Finally, the man lowered the arrow. He turned around and walked back into the forest until he was swallowed by the trees.
I watched and waited, thinking he would come back and shoot me. Then I was afraid he wouldn’t come back at all. He could help heal Jake better than I could.
I carefully placed Jake’s upper body back on the ground and took off into the trees after the man. I ran, tripping over roots, my hair wild in my face, as I searched for him. Despite the cowhide smell from his clothes, I couldn’t track him, couldn’t follow his path. I turned around, feeling lost and trapped, and realized I was alone and had left Jake undefended.
I began to panic and tried to follow my tracks back the way I came, my senses warped and frayed. Just when I thought I was following the right trail, I heard another snap behind me.
I whirled around and waited, my breathing short and tense, my nerves fried. I felt like something was watching, but who? The man? Or something else?
“Hello?” I said, trying to sound forceful. “Is anyone there?” I tried to repeat the same thing in Paiute as best I could.
Only silence. Was there an arrow to my head or was it all in my imagination?
I breathed in deep, expecting to find traces of rotten death in the air but instead there was something else. Something I’d smelled before yet couldn’t place for the life of me. My heart was racing too fast, the whoosh of my blood too loud in my ears for me to pick up anything but my own fear and desperation.

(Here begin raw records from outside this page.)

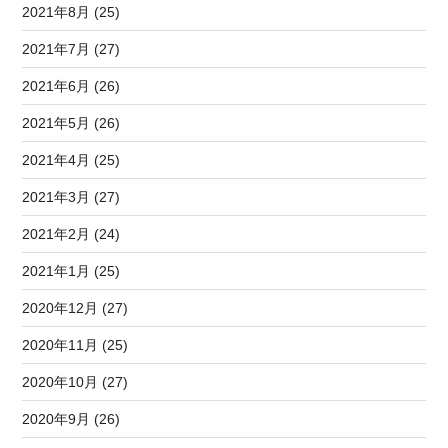
2021年8月 (25)
2021年7月 (27)
2021年6月 (26)
2021年5月 (26)
2021年4月 (25)
2021年3月 (27)
2021年2月 (24)
2021年1月 (25)
2020年12月 (27)
2020年11月 (25)
2020年10月 (27)
2020年9月 (26)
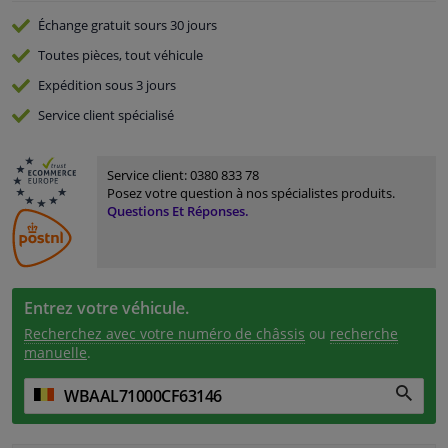
Échange gratuit
sours 30 jours
Toutes pièces, tout véhicule
Expédition sous 3 jours
Service
client spécialisé
Service client:
0380 833 78
Posez votre question à nos spécialistes produits.
Questions Et Réponses.
Entrez votre véhicule.
Recherchez avec votre numéro de châssis
ou
recherche
manuelle
.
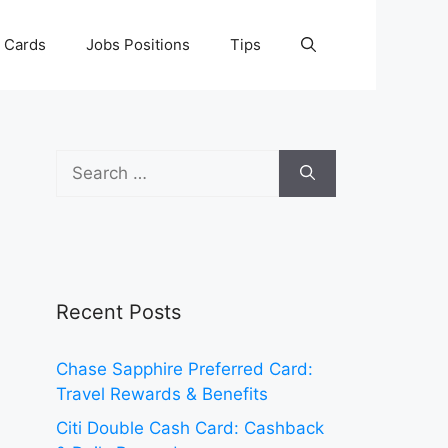
t Cards
Jobs Positions
Tips
Search
for:
Recent Posts
Chase Sapphire Preferred Card:
Travel Rewards & Benefits
Citi Double Cash Card: Cashback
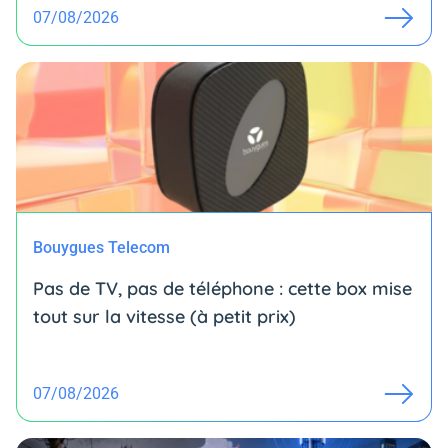
07/08/2026
Bouygues Telecom
Pas de TV, pas de téléphone : cette box mise
tout sur la vitesse (à petit prix)
07/08/2026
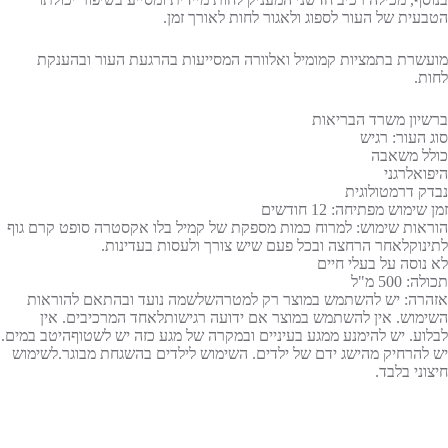
הטבעית של העור לספוג ולאגור לחות לאורך זמן.
מועשרת בתמציות קמומיל ואלוורה המסייעות בהרגעת העור ובהענקת
לחות.
ברשיון משרד הבריאות
סוג העור: רגיש
כולל משאבה
היפואלרגני
נבדק דרמטולוגית
זמן שימוש מפתיחה: 12 חודשים
הוראות שימוש: למרוח כמות מספקת של קמיל בלו אקסטרה סופט קרם גוף
לתינוקלאחר הרחצה ובכל פעם שיש צורך ולעסות בעדינות.
לא נוסה על בעלי חיים
תכולה: 500 מ"ל
אזהרה: יש להשתמש במוצר רק למטרהשלשמה נועד ובהתאם להוראות
השימוש. אין להשתמש במוצר אם ידועה רגישותלאחד המרכיבים. אין
לבלוע. יש להימנע ממגע בעיניים ובמקרה של מגע כזה יש לשטוףהיטב במים.
יש להרחיק מהישג ידם של ילדים. השימוש לילדים בהשגחת מבוגר.לשימוש
חיצוני בלבד.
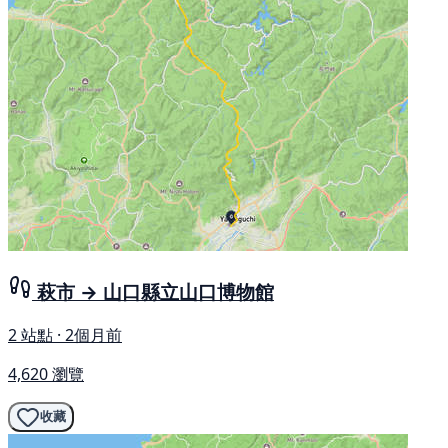
萩市 → 山口縣立山口博物館
2 站點 · 2個月前
4,620 瀏覽
收藏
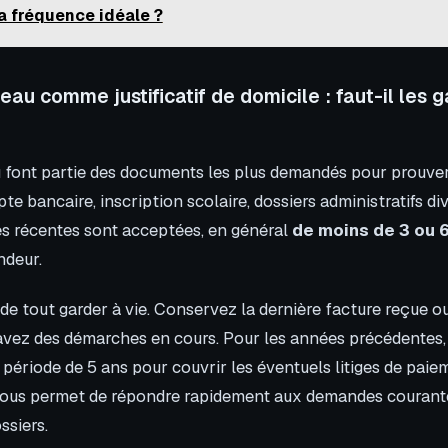
a fréquence idéale ?
eau comme justificatif de domicile : faut-il les 
u font partie des documents les plus demandés pour prouver
e bancaire, inscription scolaire, dossiers administratifs div
es récentes sont acceptées, en général
de moins de 3 ou 
ndeur.
e de tout garder à vie. Conservez la dernière facture reçue o
 avez des démarches en cours. Pour les années précédentes,
période de 5 ans pour couvrir les éventuels litiges de paie
ous permet de répondre rapidement aux demandes courant
siers.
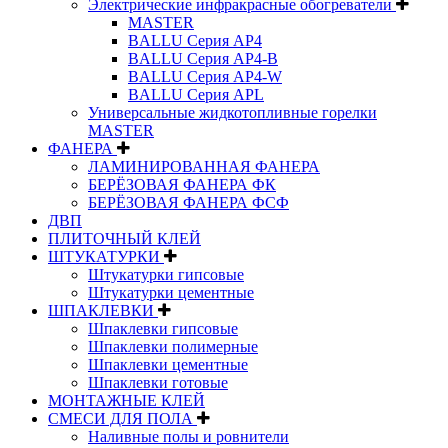
Электрические инфракрасные обогреватели
MASTER
BALLU Серия AP4
BALLU Серия AP4-B
BALLU Серия AP4-W
BALLU Серия APL
Универсальные жидкотопливные горелки
MASTER
ФАНЕРА
ЛАМИНИРОВАННАЯ ФАНЕРА
БЕРЁЗОВАЯ ФАНЕРА ФК
БЕРЁЗОВАЯ ФАНЕРА ФСФ
ДВП
ПЛИТОЧНЫЙ КЛЕЙ
ШТУКАТУРКИ
Штукатурки гипсовые
Штукатурки цементные
ШПАКЛЕВКИ
Шпаклевки гипсовые
Шпаклевки полимерные
Шпаклевки цементные
Шпаклевки готовые
МОНТАЖНЫЕ КЛЕЙ
СМЕСИ ДЛЯ ПОЛА
Наливные полы и ровнители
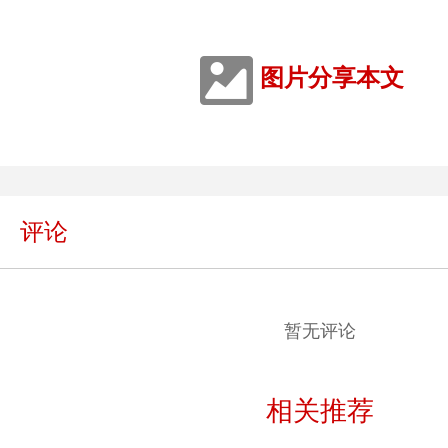
图片分享本文
评论
暂无评论
相关推荐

Another snap came rattling through the deep woods.
Then another.
In the shadows something was moving, coming toward me at a steady pace.
I had no weapons. I had nothing.
With my heart in my throat, I turned around to flee.
“Eve?”
Someone called my name.
Not just any someone.
I stopped and looked over my shoulder.
Stepping out from between the pines were the two Indian fellows I had originally met, the ones that looked the same. They had their hands raised in peace with concerned looks on their faces.
And behind them was a tall white boy with golden hair.
“Avery!” I cried out, unable to believe it. I blinked a few times before I started running toward him. He ran to me and caught me just as my legs gave out, my whole body succumbing to the relief and exhaustion.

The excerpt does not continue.